Apache restart causing problems

huan

Verified User
Joined
Mar 7, 2005
Messages
30
Location
Poland
Every now and then when Directadmin restarts Apache in order to update httpd.conf the server is unavailable for a few minutes. The same is when I use 'service httpd restart'. The server needs few minutes for loading all users httpd.conf files (almost 300 files). This is getting very irritating for my customers. Is there any possibility to speed up the restart process.

I remember that in CPanel where all data are in one httpd.conf file the restart was taking only few seconds with similar load and similar number of sites.

The server is Dual Xeon, 4GB RAM and CentOS 4
 
I've the same problem on FreeBSD.

I discovered that it's releated to my FreeBSD=>5.3 versions upgrade. I remember it was OK on the earlier FreeBSD versions (like FreeBSD 5.2). Maybe file handling performance was better in older versions.

I've removed /usr/local/etc/rc.d/httpd script and now I am restarting apache within my own script once a day in the night.

It will be nice to speedup Apache restart and come back to live reloads. Anyone with ideas?
 
Hello,

When you restart apache by hand via ssh.. what do you see and how long does it last?

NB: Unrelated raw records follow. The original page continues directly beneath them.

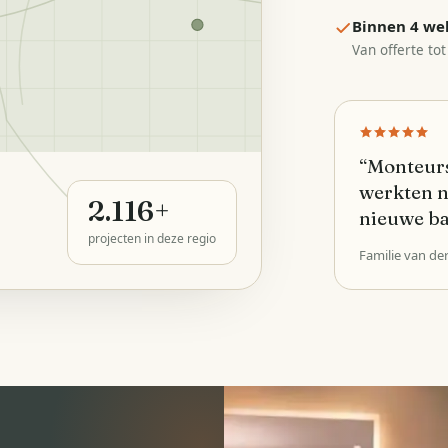
Binnen 4 we
Van offerte tot
“
Monteurs
werkten n
2.116
+
nieuwe b
projecten in deze regio
Familie van de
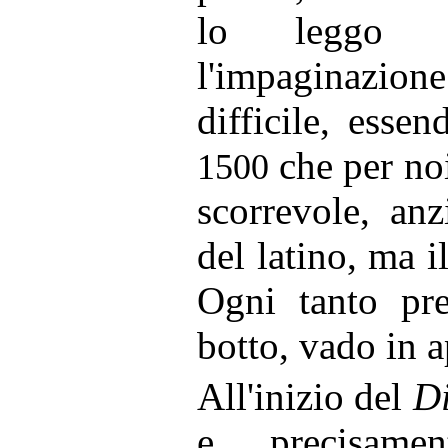
lo leggo 
l'impaginaz
difficile, esse
che per no
1500
scorrevole, anz
del latino, ma 
Ogni tanto pre
botto, vado in 
All'inizio del
D
e precisa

The httpd restart scripts have a "counter" that checks to make sure all httpd processes have stopped before trying to restart it. If not, it waits 1 second, recounts and checks again.

Try running the restart manually to see if it's maybe stucking waiting for a child process that isn't quitting.

John
 
Hello,

I'm sure what I mean. It's not caused by counter. For example "apachectl configtest" is as slow as start.

There is performance problem when you have a lot of virtualhosts - Apache start is very slow, because it needs to include all user httpd.conf files. Scanning these all files is very very slow when there are hundreds users on server.

I don't know how to resolve it. I guess DirectAdmin should be rewritten to keep one httpd.conf file. This seems to be OS-independend. I've this issue on FreeBSD, Przemek on CentOS.

sysadm
 
Your suggestion has it's own set of problems because a huge monolithic file would have to be completely rebuilt every time a domain was added, deleted, or changed.